REQUIRED ACTION:
The task calls for the lines below from the line with "Brazil, 9.375% 7apr2008, US" to the line with "escolar y salud mental a comunidades", both ends included, copied exactly, without any pictures.

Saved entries
◆ ◆ ◆ ◆ ◆ ◆ ◆
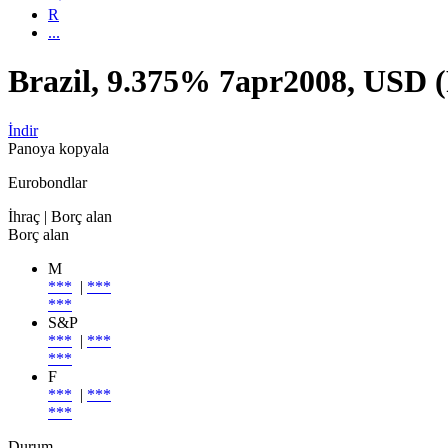
R
...
Brazil, 9.375% 7apr2008, US
İndir
Panoya kopyala
Eurobondlar
İhraç
| Borç alan
Borç alan
M
***
|
***
***
S&P
***
|
***
***
F
***
|
***
***
Durum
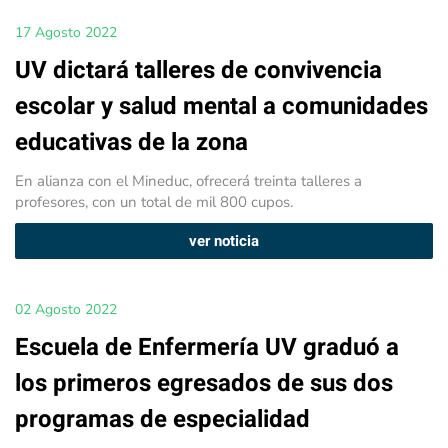
17 Agosto 2022
UV dictará talleres de convivencia
escolar y salud mental a comunidades
educativas de la zona
En alianza con el Mineduc, ofrecerá treinta talleres a
profesores, con un total de mil 800 cupos.
ver noticia
02 Agosto 2022
Escuela de Enfermería UV graduó a
los primeros egresados de sus dos
programas de especialidad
◆ ◆ ◆ ◆ ◆ ◆ ◆
WRITTEN RESPONSE:
Brazil, 9.375% 7apr2008, US
İndir
Panoya kopyala
Eurobondlar
İhraç
| Borç alan
Borç alan
M
***
|
***
***
S&P
***
|
***
***
F
***
|
***
***
Durum
17 Agosto 2022
UV dictará talleres de convivencia
escolar y salud mental a comunidades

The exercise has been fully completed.